Scientists experimentally showed that the change in properties of the solution of alkali metals in ammonia from electrolytic to metal gradually. In the spectra of x-ray photoelectron spectroscopy of solutions of various concentrations, the authors found that with increasing the content of metal sulfatirovannah peak of the electron splits into peaks at the Fermi level and plasmon, indicating the occurrence of metallic properties. The results of a study published in Science.
Liquid ammonia has the unusual property to solutionate electrons, forming stable solutions of alkali metals. The color of the solution depends on the amount of dissolved metal that releases electrons: if the electron is small, the solution is bright blue, and if a lot, then bronze. The details of such a transition, which is also accompanied by a sharp increase in the properties of the electron conductivity of the solution, still remained a mystery.

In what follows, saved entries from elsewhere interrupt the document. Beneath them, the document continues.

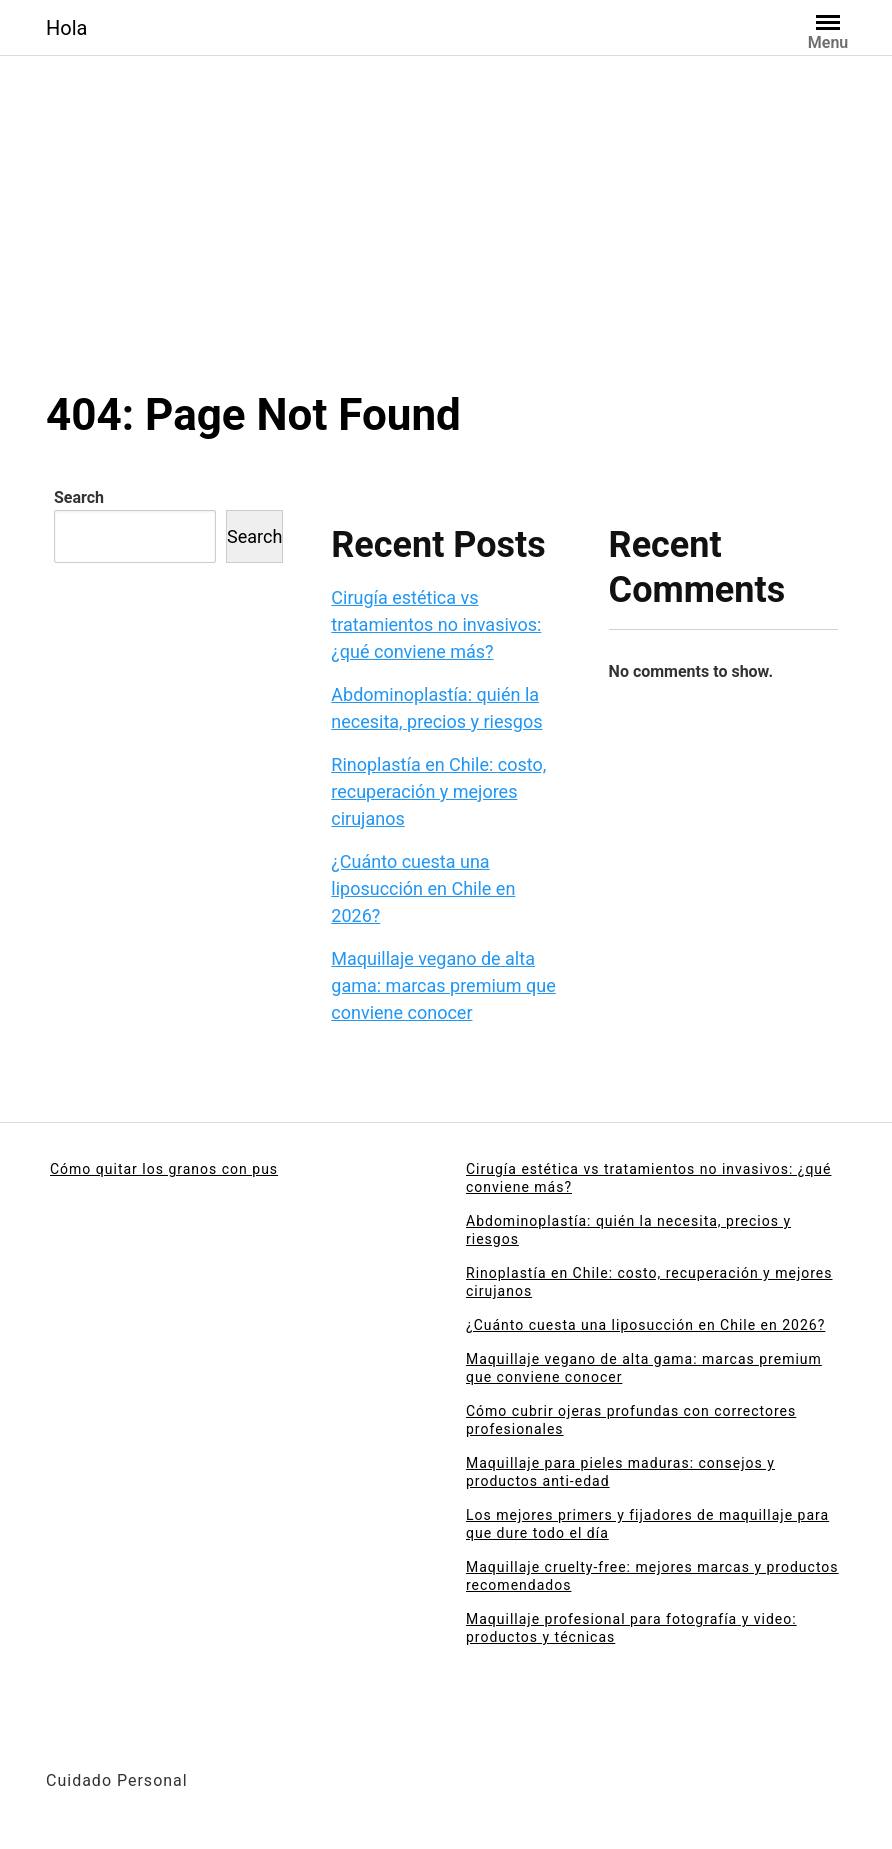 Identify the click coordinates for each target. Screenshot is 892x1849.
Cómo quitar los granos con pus (164, 1169)
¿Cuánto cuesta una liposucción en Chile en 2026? (423, 888)
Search (79, 497)
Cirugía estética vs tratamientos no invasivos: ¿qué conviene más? (436, 624)
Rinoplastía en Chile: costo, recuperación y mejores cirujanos (438, 791)
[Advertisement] (446, 238)
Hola (66, 28)
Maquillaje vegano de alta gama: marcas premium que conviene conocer (443, 985) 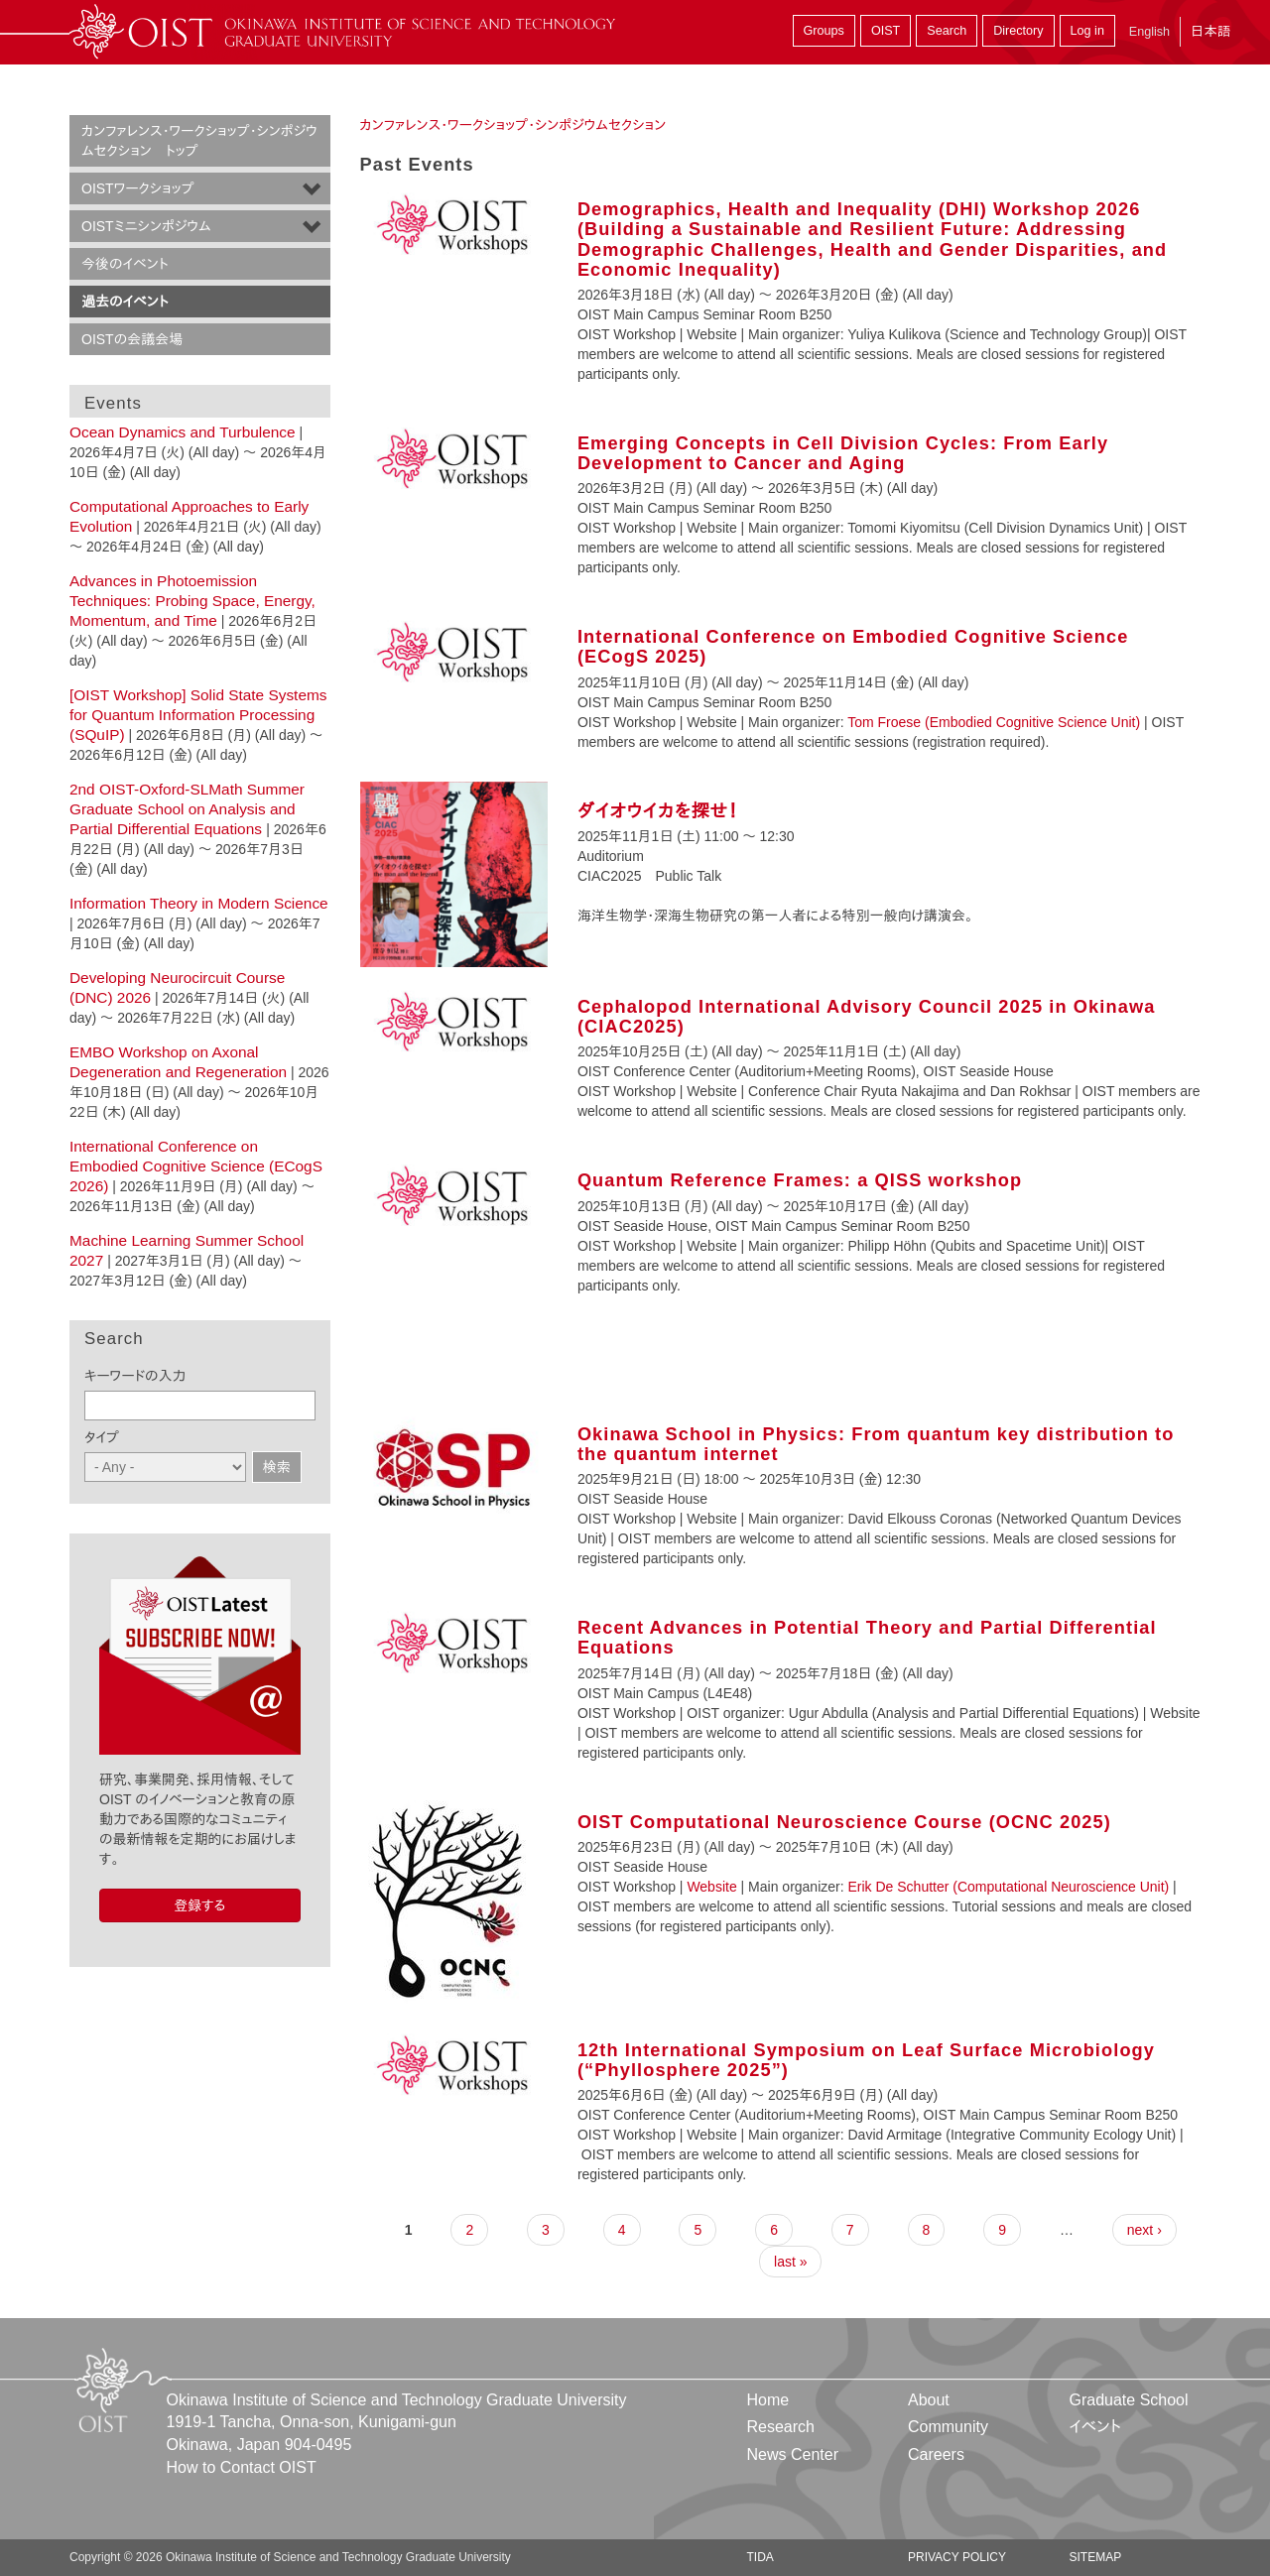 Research (781, 2426)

Batters Tillman (Tillmann Buttersack) with colleagues from Institute of organic chemistry and biochemistry Czech Academy of Sciences were able to accurately observe the change in energy with increasing electron concentration in ammonia using x-ray photoelectron spectroscopy. Soft x-ray synchrotron radiation knocked electrons out of the sample and their kinetic energy, the researchers judged about the energy States of the system. For analysis by this method requires a low pressure. Given the relatively high volatility of ammonia, is able to evaporate and increase the pressure, the authors were irradiated Metrostroi a width of about one hundred microns ammonia solutions of lithium, sodium or potassium at various concentrations.
Comparing the obtained spectra with theoretical calculations, the authors found that at low concentrations of metal, each electron sulfatirovaniu was surrounded by 10-12 molecules of ammonia, occupying a region with a diameter of about eight angstroms. The solution absorbs light in the red part of the visible spectrum, so it was dark blue. The increase in metal content resulted in the release of more electrons, which are formed pairs within the same solvent shell. At even higher concentrations the energy levels are degenerated and the solution behaved as a metallic conductor. Moreover, the metallic properties began to emerge even before the sample was visually bronze color.